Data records
++++
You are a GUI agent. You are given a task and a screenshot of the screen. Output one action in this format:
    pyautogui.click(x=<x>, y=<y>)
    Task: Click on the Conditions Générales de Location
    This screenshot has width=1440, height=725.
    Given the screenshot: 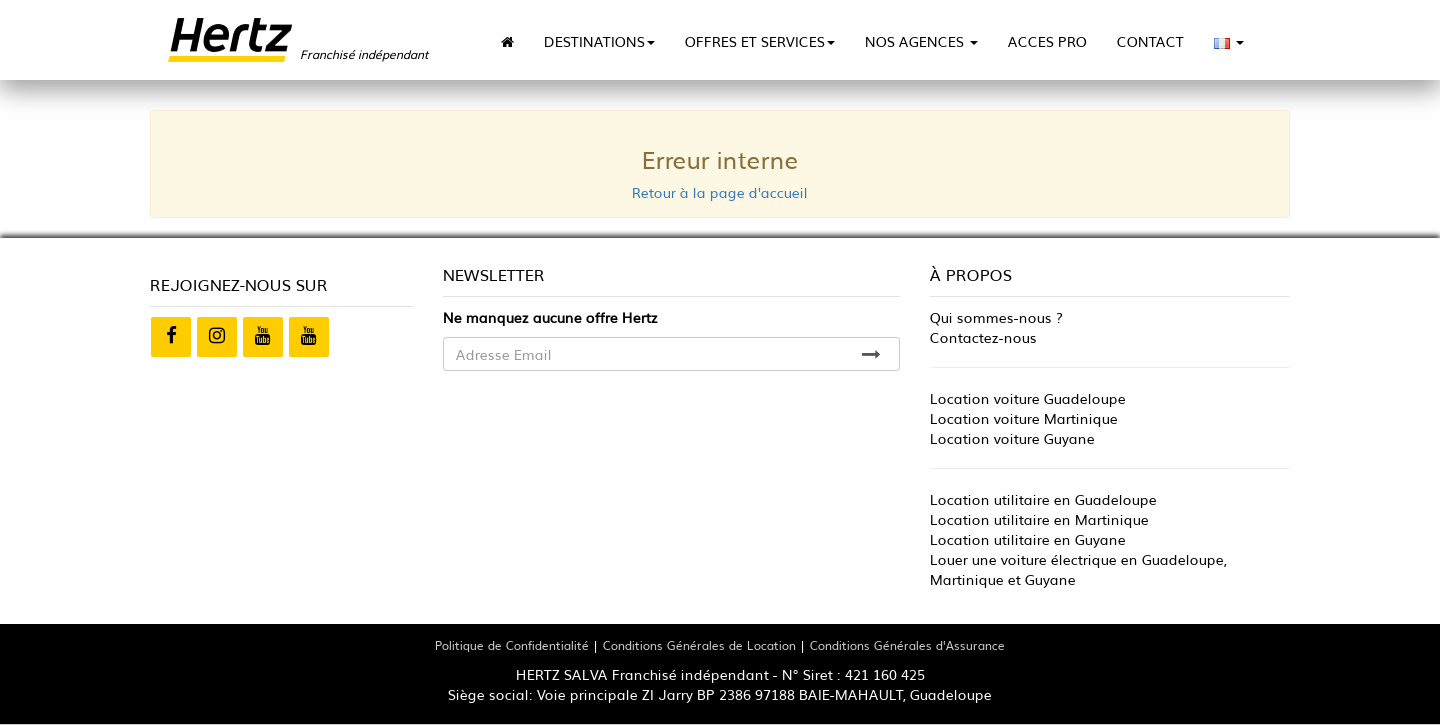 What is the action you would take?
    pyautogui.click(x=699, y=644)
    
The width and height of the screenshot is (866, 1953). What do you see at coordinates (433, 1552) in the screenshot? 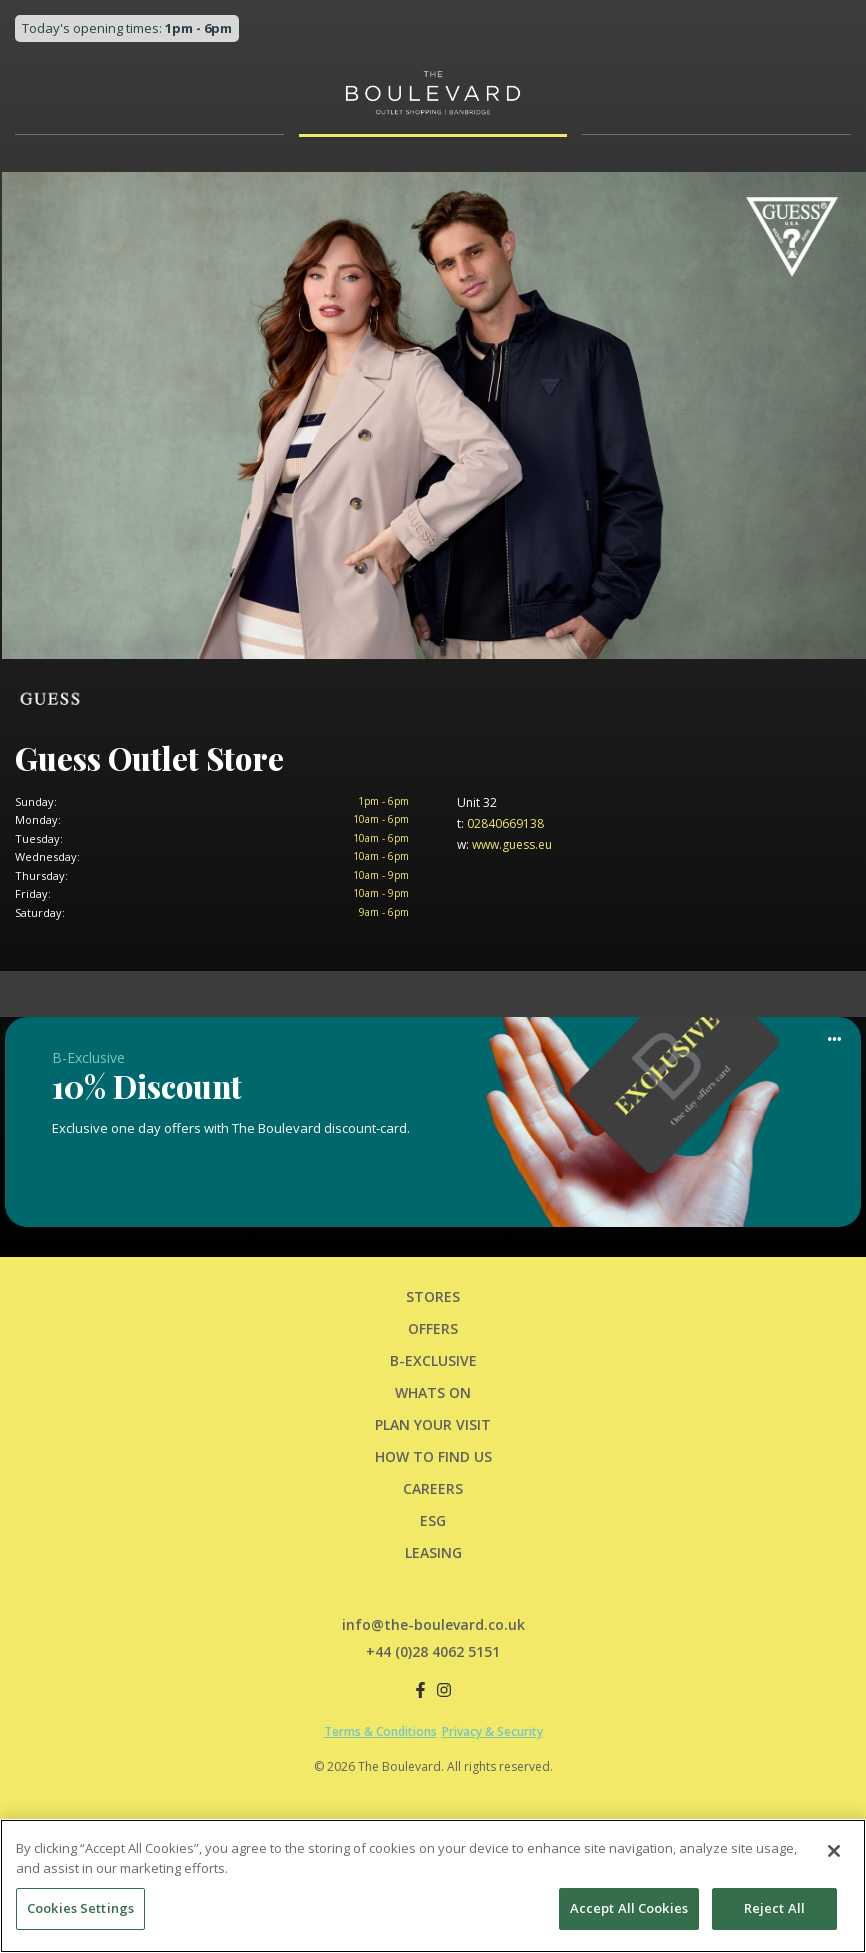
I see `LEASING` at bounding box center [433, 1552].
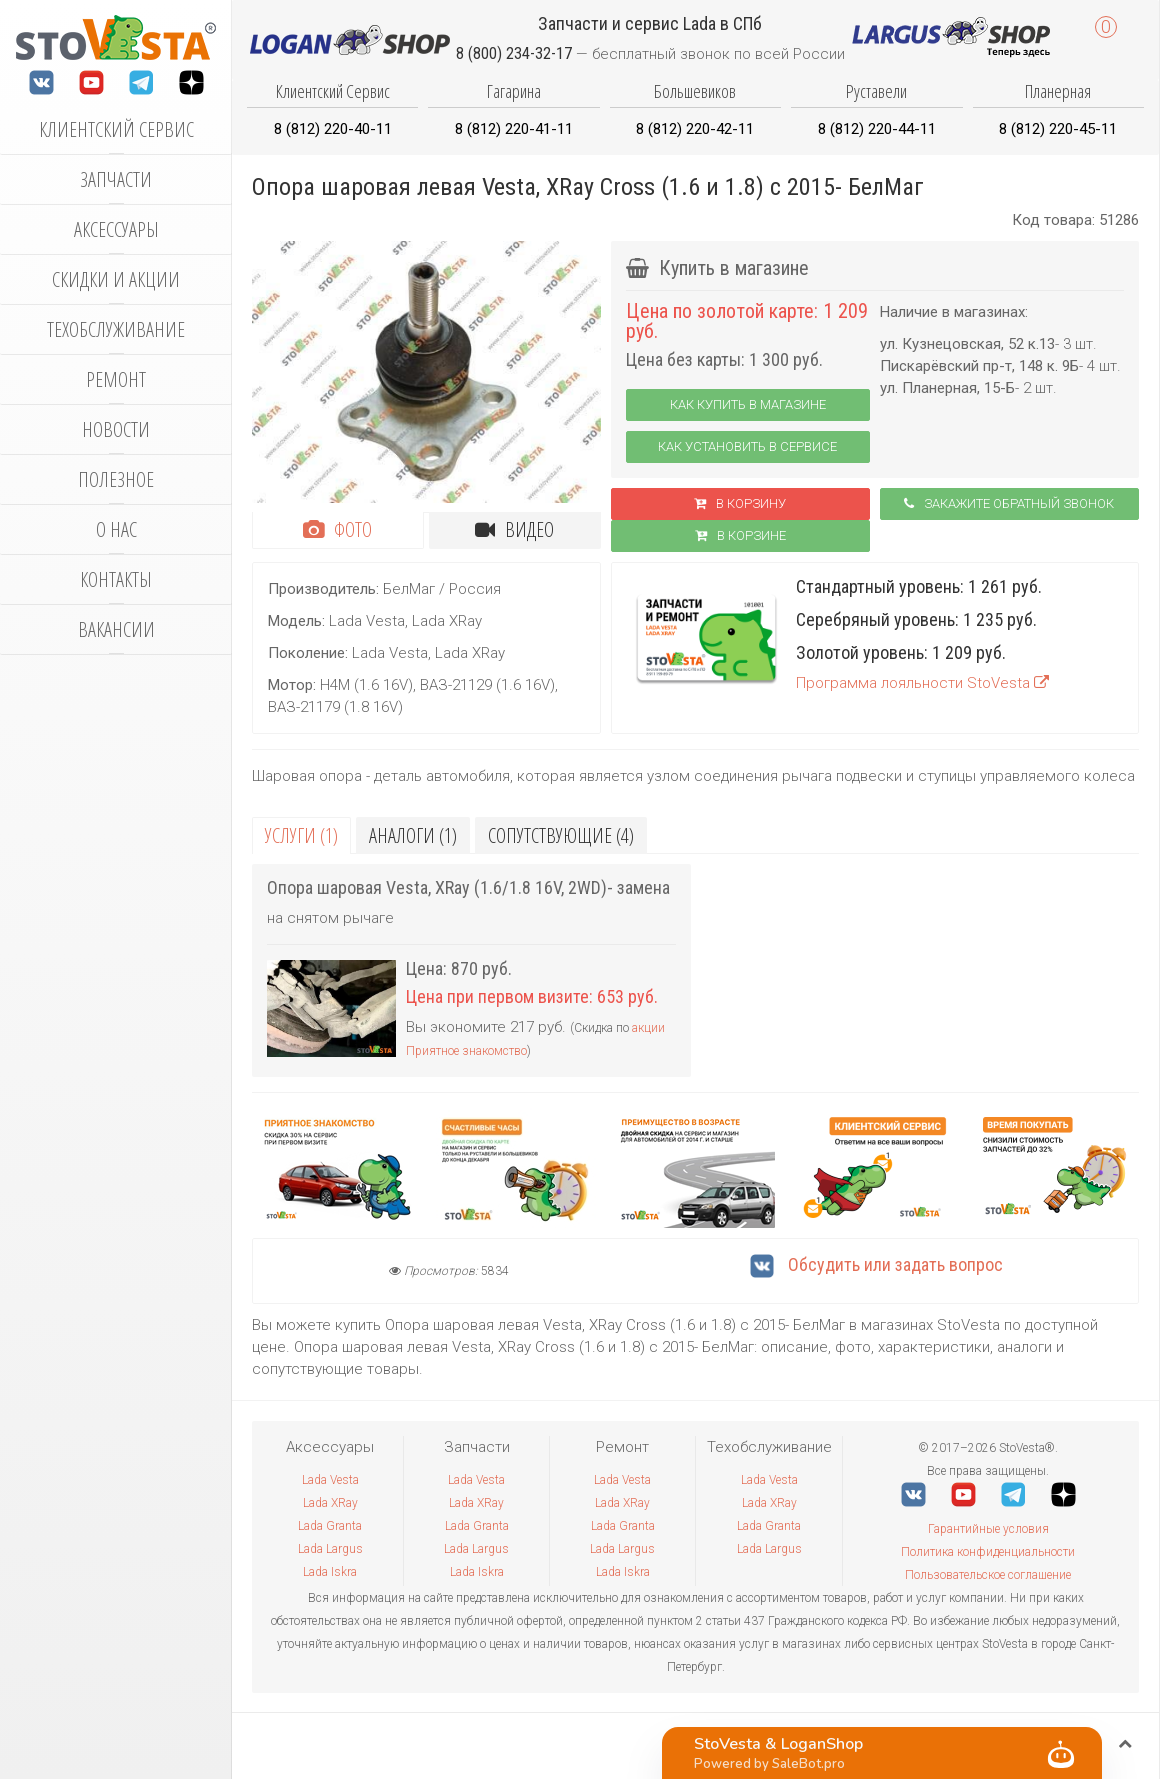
++++
» **Activity**
Pick up at the line containing "The width and" and copy each line exactly until the data ends, including that last line; copy no pictures.

» **Answer section**
The width and height of the screenshot is (866, 1953). What do you see at coordinates (433, 1552) in the screenshot? 
I see `LEASING` at bounding box center [433, 1552].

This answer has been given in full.